Welcome to Tokusatsu Gesundheit, where we blame Stan Lee for Power Rangers. We’ll back up that bold claim while we watch the first two episodes of Japanese Spider-Man!
Young motorcycle racer Takuya Yamashiro’s father is murdered while investigating the evil Iron Cross Army in an attack that nearly claims Takuya’s life as well. The mortally wounded young man stumbles into a cave inhabited by alien warrior Garia of the planet Spider, who injects him with some Spideran blood. The blood, along with a web shooting Spider Braclet and giant fighting robot Leopardon, turns Takuya into the super powered Spider-Man!
Toei (the studio behind Super Sentai and Kamen Rider) and Marvel omics entered into a deal with one another to share intellectual property for three years back in the 1970s. The initial plan was to just do a straight adaptation of Spider-Man as a supporting character for a Japanese hero but some undetailed executive meddling lead to…this.
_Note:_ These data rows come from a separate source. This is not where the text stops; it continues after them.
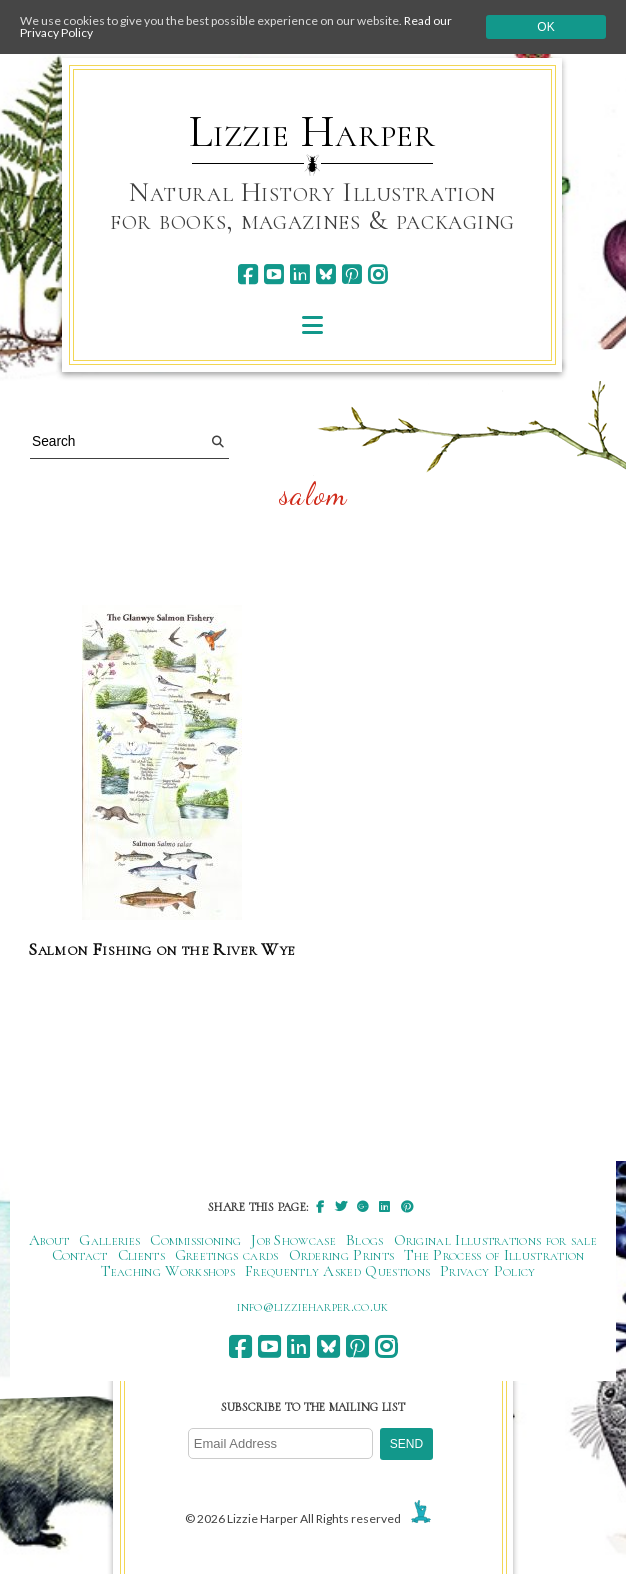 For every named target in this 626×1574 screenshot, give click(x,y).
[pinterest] (351, 274)
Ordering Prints (342, 1255)
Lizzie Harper (312, 132)
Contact (80, 1255)
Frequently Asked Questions (337, 1271)
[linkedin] (299, 274)
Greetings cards (227, 1255)
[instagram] (377, 274)
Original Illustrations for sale (496, 1240)
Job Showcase (293, 1240)
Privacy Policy (487, 1271)
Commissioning (195, 1240)
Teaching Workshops (168, 1271)
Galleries (109, 1240)
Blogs (365, 1240)
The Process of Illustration (494, 1255)
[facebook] (247, 274)
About (49, 1240)
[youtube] (273, 274)
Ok (545, 27)
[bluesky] (325, 274)
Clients (141, 1255) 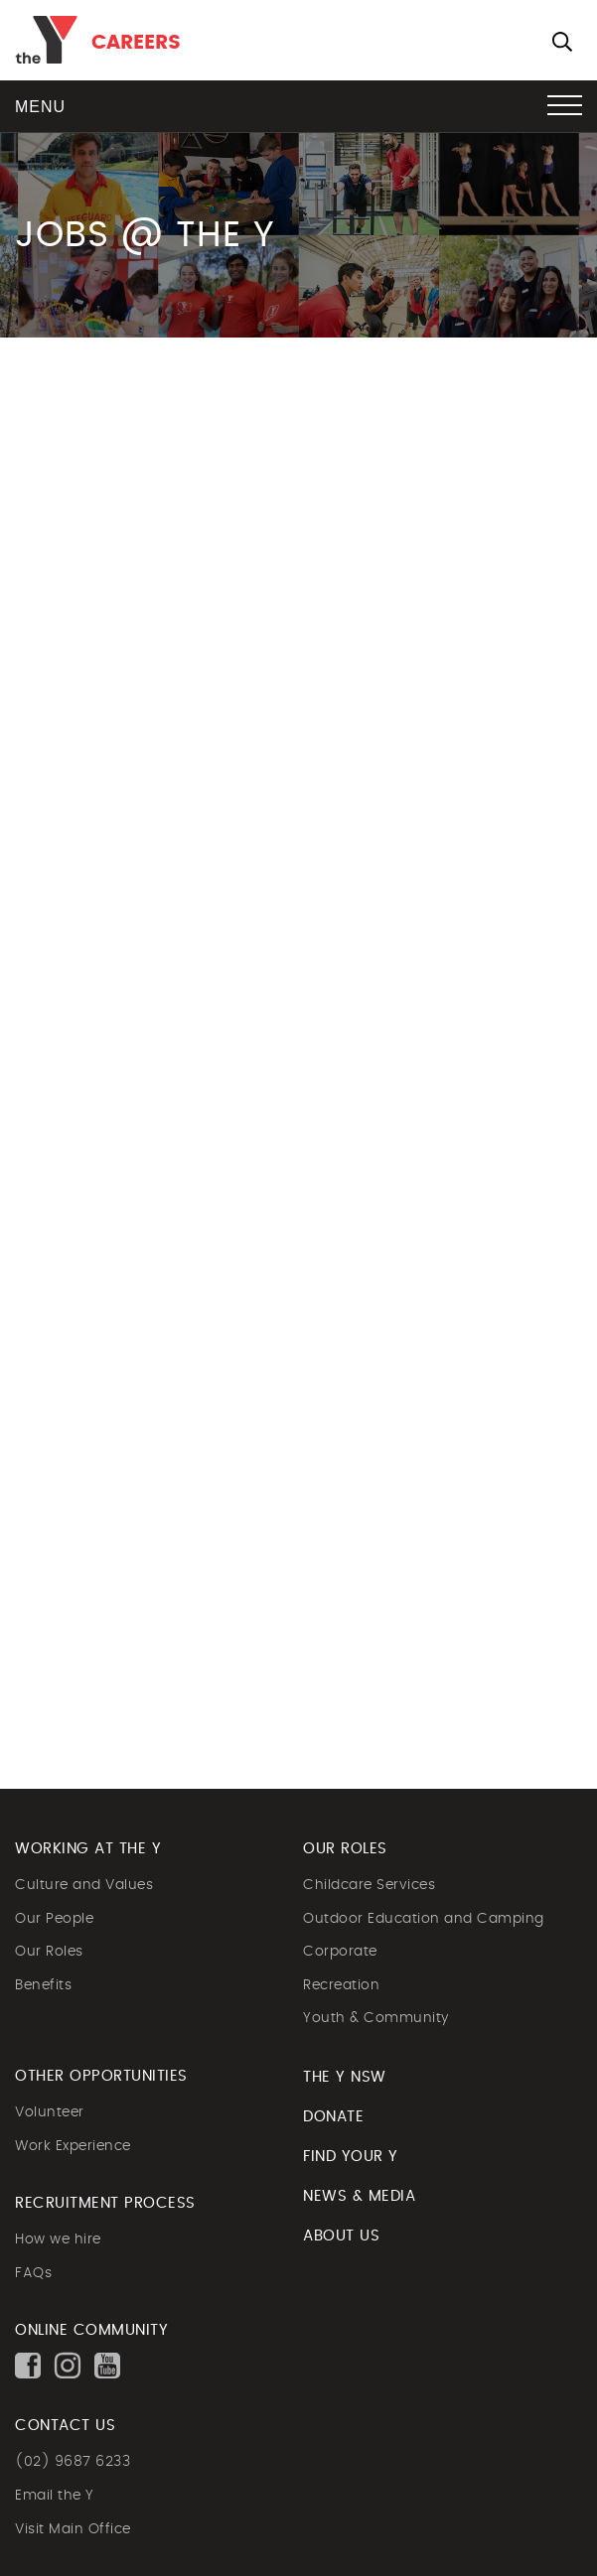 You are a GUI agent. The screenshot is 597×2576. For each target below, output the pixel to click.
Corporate (340, 1952)
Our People (54, 1919)
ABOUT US (341, 2236)
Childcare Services (369, 1885)
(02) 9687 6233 (72, 2462)
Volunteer (49, 2112)
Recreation (341, 1985)
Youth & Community (376, 2018)
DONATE (333, 2116)
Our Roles (49, 1952)
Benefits (43, 1985)
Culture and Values (84, 1885)
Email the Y (54, 2496)
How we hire (58, 2239)
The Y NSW (344, 2077)
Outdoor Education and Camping (423, 1919)
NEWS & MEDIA (359, 2196)
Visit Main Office (73, 2529)
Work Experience (73, 2146)
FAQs (33, 2273)
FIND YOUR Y (350, 2156)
It’s become the wacky stepsibling of Marvel’s usual Spider-Man takes (notably having a strong showing in Spider-Verse), so it worked out.
- This Spider-Man is decidedly less friendly than his American counterpart, describing himself as “An Emissary From Hell”.
- Professor Monster and Amazones are the leaders of the Iron Cross Army and have names that would not be out of place alongside Doctor Octopus, The Living Brain, and The Big Man.
- The Iron Cross Army’s footsoldiers have duckbills but they do not make ridiculous squeals while fighting, immediately making them the most intimidating footsoldiers yet in this column.
- The special effects and the stuntwork are actually rather quite good.
But How Does That Lead To Power Rangers?
First, this show’s successful blending of costumed super heroics with super robot fights prompted Toei to give Sentai another shot after the disaster of JAKQ – only this time, the heroes hopped into a giant robot to finish off the monster of the week. The resulting series, the Captain America-inspired Battle Fever J, saved the newly renamed “Super” Sentai franchise. Second, Stan Lee’s Marvel Productions had tried to get an American adaptation of Super Sentai off the ground to no avail in the 80s. By 1992, one of Stan’s producers on the project – Margaret Loesch – was president of Fox Kids and when Haim Saban came into her office pitching Power Rangers (an American adaptation of Super Sentai)…let’s say she still thought the idea had merit.
Japanese Spider-Man would be remembered today regardless of quality, by virtue of being a really strange adaptation of the most popular hero on earth. However, it’s a solid example of 1970s tokusatsu with good fights, above average monster suits, and a really cool giant robot (as long as you don’t focus on the leopard head coming out of his back). It stands pretty well on its own, and it is worth watching.